▶ **ACTIVITY**
Leaving the pictures aside, repeat the entries exactly.

▶ **RECORDS FOR THIS EXERCISE**
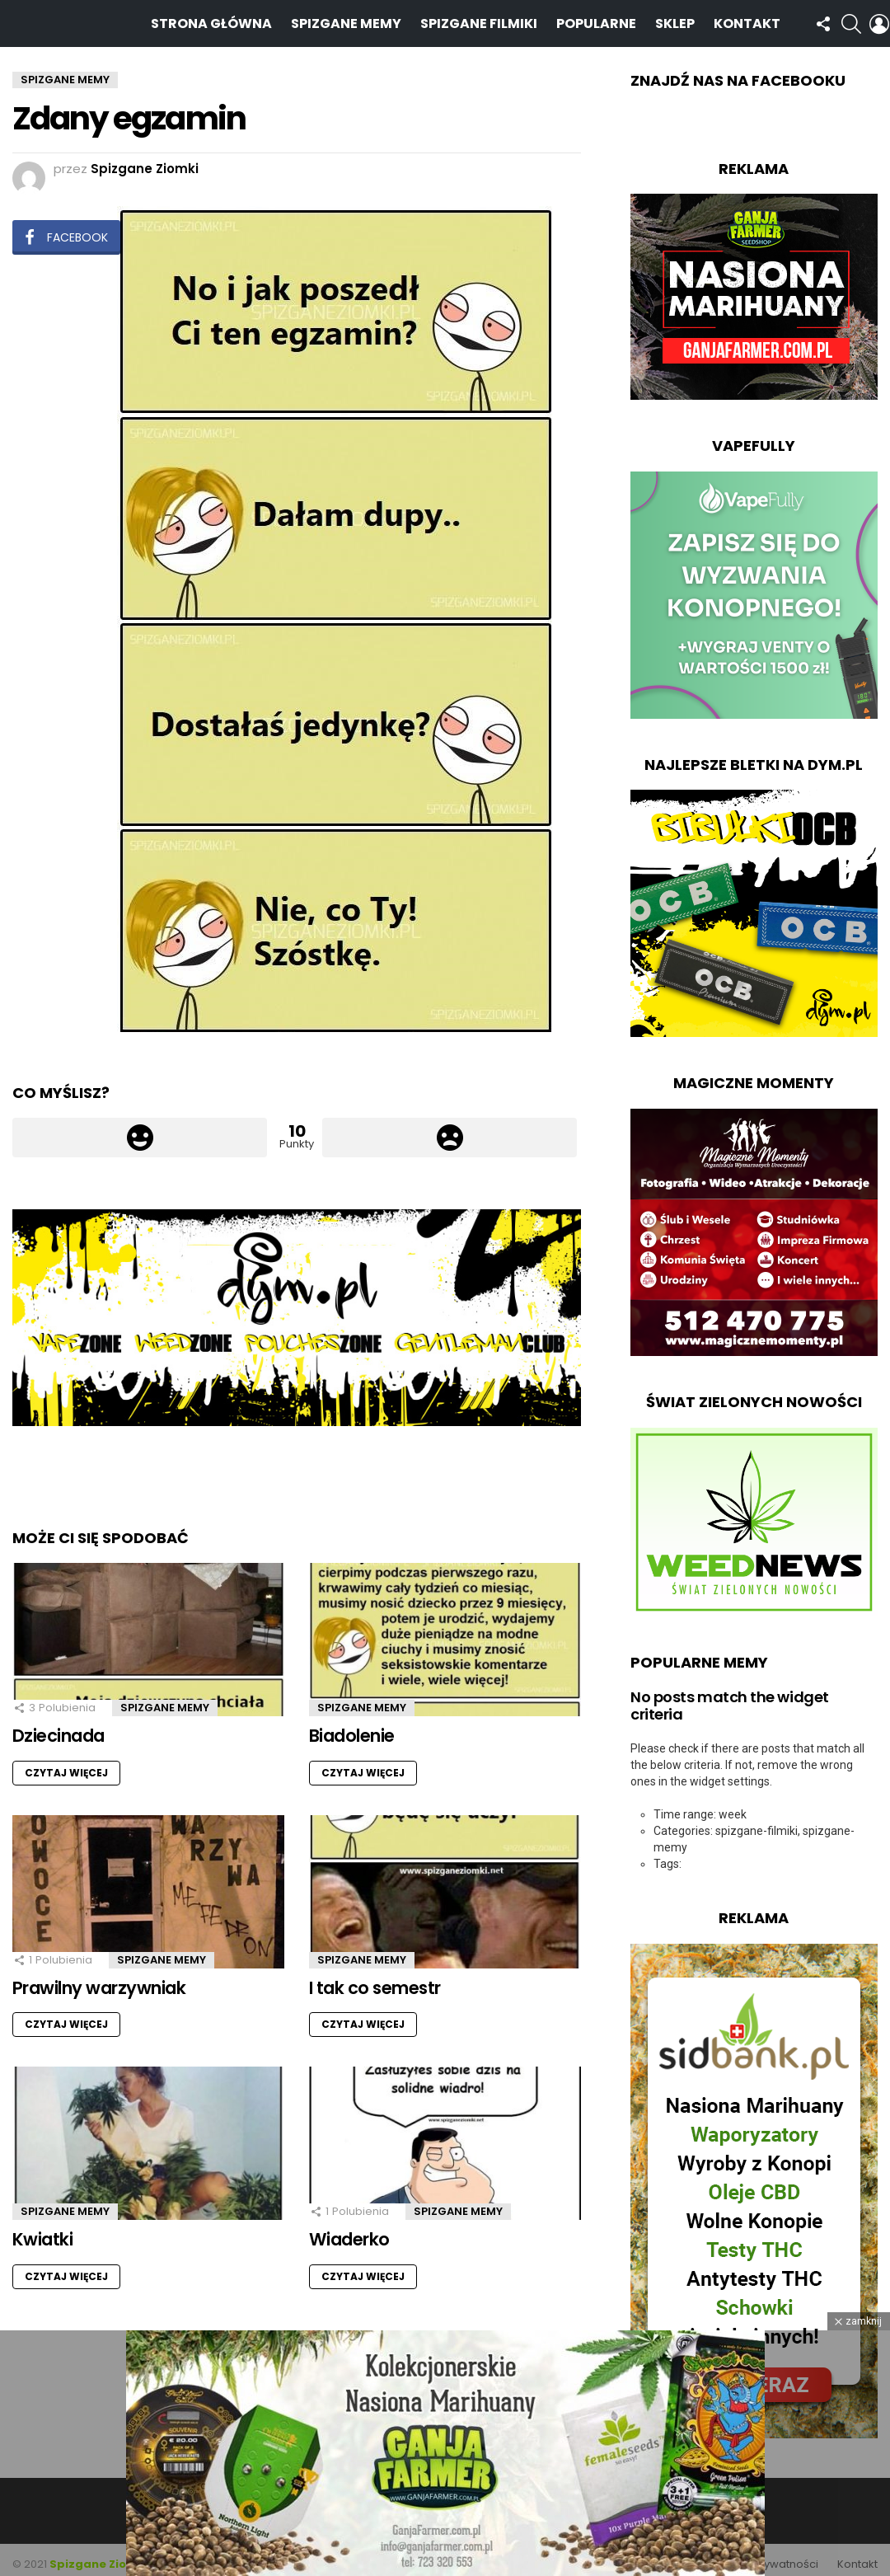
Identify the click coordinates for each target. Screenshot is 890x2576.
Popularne (596, 18)
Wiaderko (349, 2230)
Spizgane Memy (346, 18)
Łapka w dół (449, 1128)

▶ **RESPONSE AREA**
Identify the click coordinates for each target. Screenshot is 890x2576.
Popularne (596, 18)
Wiaderko (349, 2230)
Spizgane Memy (346, 18)
Łapka w dół (449, 1128)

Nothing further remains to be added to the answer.